Where do you draw your line?

I've mentioned before that I get really annoyed with online chat that includes the statement that "I love everything" or "You can do anything to me". I'm certain that everybody DOESN'T love everything that I could come up with, in fact, part of me wants to deliberatly horrify those people who suggest that they'd blindly follow me along which ever perverted path I would choose.

But I've also realized in the past few days that i'm not sure where my limits would be with Jon, aka, The One. He's never pushed me that far.

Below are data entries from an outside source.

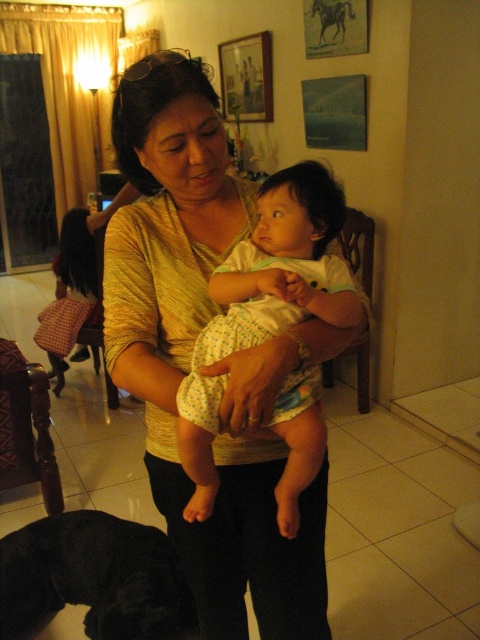 You are a photographer setting up a shoot in this room. You need to ensure that both the yellow textured blouse at center and the white dotted fabric baby at center are fully visible in the frame. Given their positions and sizes, which object should you focus on first to ensure both are in focus?

The yellow textured blouse at center is taller than the white dotted fabric baby at center, so focusing on the taller object first will help ensure both are in focus as the baby is smaller and positioned lower.

You are an interior designer assessing the layout of this room. You need to place a 1.2 meter tall plant stand between the yellow textured blouse at center and the black fur dog at lower left. Will the plant stand fit vertically between them?

The yellow textured blouse at center is taller than the black fur dog at lower left. Since the plant stand is 1.2 meters tall, it may not fit vertically between them if the space between their heights is less than 1.2 meters. However, without exact measurements of the vertical distance between them, it is impossible to determine for sure.

You are a photographer standing at the camera position. You want to take a closeup photo of the black fur dog at lower left without moving the dog. Can you step forward to get closer? Explain why or why not based on the dog distance.

The black fur dog at lower left is 1.41 meters away from the camera. Since photographers can move closer unless restricted by space or other factors, stepping forward to reduce the distance would allow a closer shot. However, ensure not to disturb the dog or the main scene. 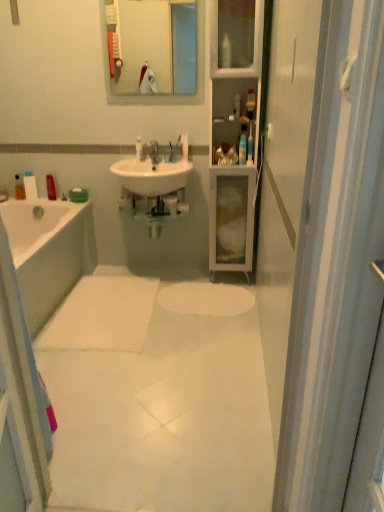 Question: Is white smooth mat at center positioned in front of matte plastic bottle at left, which is the 4th toiletry from right to left?

Choices:
 (A) no
 (B) yes

Answer: (B)

Question: From a real-world perspective, is white smooth mat at center located beneath matte plastic bottle at left, which is the 4th toiletry from right to left?

Choices:
 (A) no
 (B) yes

Answer: (B)

Question: Is white smooth mat at center at the right side of matte plastic bottle at left, positioned as the third toiletry in left-to-right order?

Choices:
 (A) no
 (B) yes

Answer: (B)

Question: From a real-world perspective, is white smooth mat at center located higher than matte plastic bottle at left, the second toiletry in the back-to-front sequence?

Choices:
 (A) yes
 (B) no

Answer: (B)

Question: Is white smooth mat at center facing away from matte plastic bottle at left, positioned as the third toiletry in left-to-right order?

Choices:
 (A) yes
 (B) no

Answer: (B)

Question: Relative to white matte soap bar at left, marked as the 4th toiletry in a front-to-back arrangement, is white smooth mat at center in front or behind?

Choices:
 (A) front
 (B) behind

Answer: (A)

Question: Considering the positions of white smooth mat at center and white matte soap bar at left, the 3th toiletry viewed from the back, in the image, is white smooth mat at center bigger or smaller than white matte soap bar at left, the 3th toiletry viewed from the back,?

Choices:
 (A) big
 (B) small

Answer: (A)

Question: From a real-world perspective, is white smooth mat at center physically located above or below white matte soap bar at left, the 3th toiletry viewed from the back?

Choices:
 (A) below
 (B) above

Answer: (A)

Question: From their relative heights in the image, would you say white smooth mat at center is taller or shorter than white matte soap bar at left, which is the 2th toiletry in left-to-right order?

Choices:
 (A) tall
 (B) short

Answer: (B)

Question: Is white matte soap bar at left, which ranks as the fifth toiletry in right-to-left order, taller or shorter than translucent plastic bottle at upper center, the second toiletry viewed from the right?

Choices:
 (A) short
 (B) tall

Answer: (B)

Question: In terms of size, does white matte soap bar at left, which ranks as the fifth toiletry in right-to-left order, appear bigger or smaller than translucent plastic bottle at upper center, which appears as the 5th toiletry when viewed from the back?

Choices:
 (A) big
 (B) small

Answer: (A)

Question: Relative to translucent plastic bottle at upper center, the second toiletry viewed from the right, is white matte soap bar at left, which ranks as the fifth toiletry in right-to-left order, in front or behind?

Choices:
 (A) behind
 (B) front

Answer: (A)

Question: From a real-world perspective, is white matte soap bar at left, the 3th toiletry viewed from the back, positioned above or below translucent plastic bottle at upper center, positioned as the fifth toiletry in left-to-right order?

Choices:
 (A) below
 (B) above

Answer: (A)

Question: Considering the positions of white matte soap bar at left, which is the 2th toiletry in left-to-right order, and translucent plastic bottle at upper center, positioned as the 1th toiletry in front-to-back order, in the image, is white matte soap bar at left, which is the 2th toiletry in left-to-right order, bigger or smaller than translucent plastic bottle at upper center, positioned as the 1th toiletry in front-to-back order,?

Choices:
 (A) big
 (B) small

Answer: (A)

Question: Is point (31, 186) positioned closer to the camera than point (253, 94)?

Choices:
 (A) farther
 (B) closer

Answer: (A) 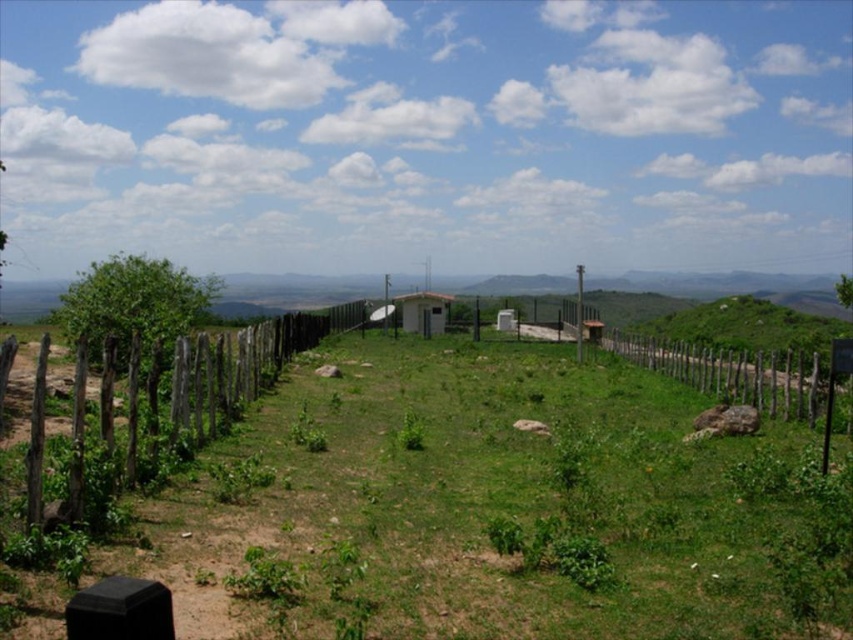 You are a gardener planning to plant a row of sunflowers in the green grassy field at center. Considering the height of the white matte hut at center, will the sunflowers grow taller than the hut if they reach their maximum height of 3 meters?

The green grassy field at center has a lesser height compared to the white matte hut at center. Since the sunflowers can grow up to 3 meters, but the hut is taller than the grassy field, it depends on the actual height of the hut. However, since the grass is shorter, the hut might be significantly taller, so the sunflowers might not surpass it. Without specific measurements, we can infer the hut is taller than the grass, but the sunflowers could potentially grow taller than the hut if the hut is under 3m.

You are a photographer standing in the middle of the green grassy field at center and want to take a picture of the brown wooden fence at left. Which object is closer to your current position?

The green grassy field at center is closer to the viewer than the brown wooden fence at left, so the photographer is already in the green grassy field at center and the brown wooden fence at left is further away.

You are standing at the wooden fence on the left side of the image and want to walk directly towards the small building in the center. There are two points marked on your path. Which point would you encounter first, point (281, 550) or point (215, 337)?

You would encounter point (281, 550) first because it is in front of point (215, 337) along your path towards the small building in the center. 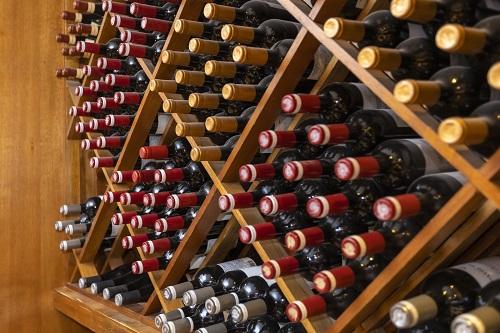 Identify the location of wine bottles in the top right. (337, 30), (371, 56), (401, 12), (447, 39), (494, 69), (451, 132), (412, 90). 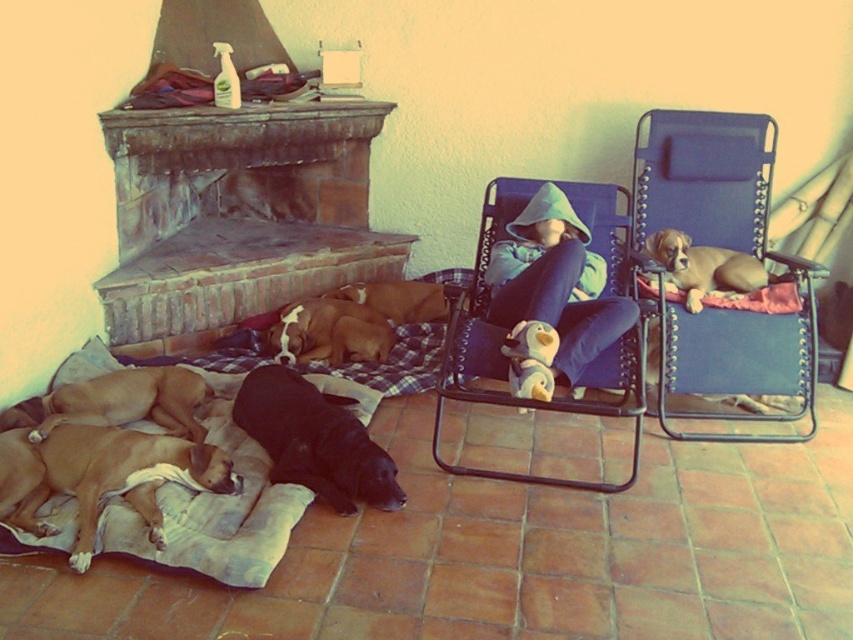 Question: Is green fleece hoodie at center above golden brown fur at right?

Choices:
 (A) no
 (B) yes

Answer: (A)

Question: Which point appears farthest from the camera in this image?

Choices:
 (A) (225, 456)
 (B) (688, 252)
 (C) (260, 474)

Answer: (B)

Question: Which point appears closest to the camera in this image?

Choices:
 (A) (100, 342)
 (B) (361, 500)
 (C) (221, 454)
 (D) (337, 296)

Answer: (C)

Question: Estimate the real-world distances between objects in this image. Which object is closer to the brick fireplace at upper left?

Choices:
 (A) brown fur at center
 (B) soft white fabric dog bed at lower left

Answer: (A)

Question: From the image, what is the correct spatial relationship of golden brown fur at right in relation to brown fur dog at center?

Choices:
 (A) left
 (B) right

Answer: (B)

Question: Is brick fireplace at upper left behind green fleece hoodie at center?

Choices:
 (A) no
 (B) yes

Answer: (B) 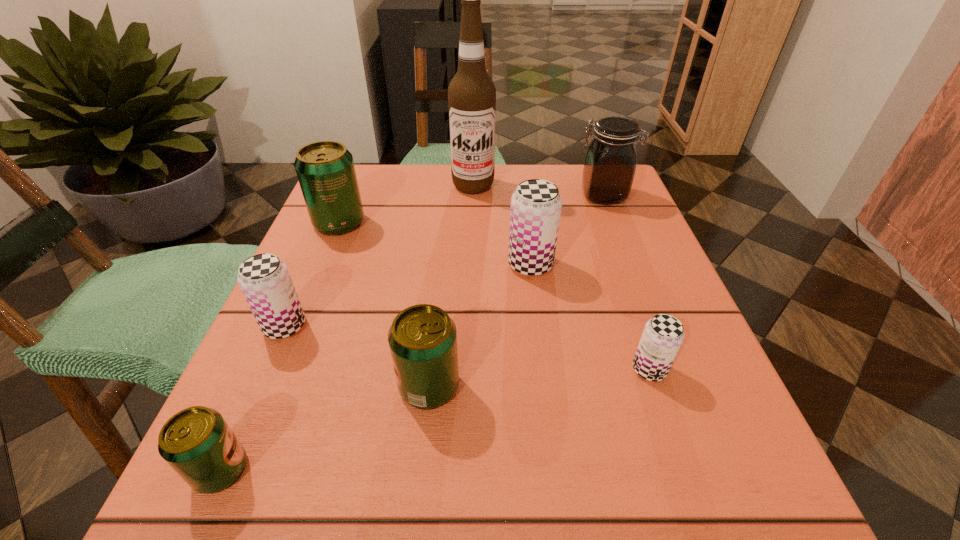 Locate an element on the screen. The image size is (960, 540). free spot located on the right of the leftmost purple beer can is located at coordinates (475, 326).

At what (x,y) coordinates should I click in order to perform the action: click on vacant space located 0.130m on the right of the rightmost green beer can. Please return your answer as a coordinate pair (x, y). Image resolution: width=960 pixels, height=540 pixels. Looking at the image, I should click on (548, 386).

I want to click on vacant space situated on the back of the rightmost beer can, so click(596, 214).

At what (x,y) coordinates should I click in order to perform the action: click on vacant space located 0.200m on the right of the nearest object. Please return your answer as a coordinate pair (x, y). Looking at the image, I should click on (407, 470).

You are a GUI agent. You are given a task and a screenshot of the screen. Output one action in this format:
    pyautogui.click(x=<x>, y=<y>)
    Task: Click on the alcohol at the far edge
    The width and height of the screenshot is (960, 540).
    Given the screenshot: What is the action you would take?
    coord(471,94)

Where is `jar located in the far edge section of the desktop`? The height and width of the screenshot is (540, 960). jar located in the far edge section of the desktop is located at coordinates (610, 162).

This screenshot has width=960, height=540. I want to click on beer can situated at the far edge, so click(325, 169).

Image resolution: width=960 pixels, height=540 pixels. Find the location of `object that is at the near edge`. object that is at the near edge is located at coordinates pos(197,443).

At what (x,y) coordinates should I click in order to perform the action: click on jar that is at the right edge. Please return your answer as a coordinate pair (x, y). This screenshot has height=540, width=960. Looking at the image, I should click on (610, 162).

You are a GUI agent. You are given a task and a screenshot of the screen. Output one action in this format:
    pyautogui.click(x=<x>, y=<y>)
    Task: Click on the beer can that is positioned at the right edge
    The width and height of the screenshot is (960, 540).
    Given the screenshot: What is the action you would take?
    pyautogui.click(x=663, y=335)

I think, I'm not much of a kisser (its always kind of grossed me out, actually) and then i find myself sucking on his lips and tongue like i'm starving. I think, he's too big and too strong for me to want his weight on me, his hands around my throat, then i beg him to mount me and hold me tightly. And His hand closing around my throat makes me cum. His bites make me shudder with orgasm. His body pushing me into the mattress makes me feel loved and protected in a way i never felt before.

I've never been one for public display, but i gladly wear his collar when we get away from this little Baptist/Republican town, i revel in his attaching my ankle cuffs around the table leg at a swank sushi retaurant AND LEAVNG ME THERE WHILE HE WASHES HIS HANDS. When He unfastened me at meal's end and praised me as His "Good pet", i felt reborn. I want to hold His hand, but i want more for Him to grasp my wrist and lead me where He wants me. I want to be lead by Him.

So here i am with all this conflicted information, what i want, what i like, what i *thought* i wanted. What i REALLY want. I used to be pretty sure i knew what i would and wouldn't do, now i'm not so sure. And i'm not sure that's a bad thing.

When do you stop? personally, where do you all draw the line?

Because i'm thinking, its really blurred for me lately.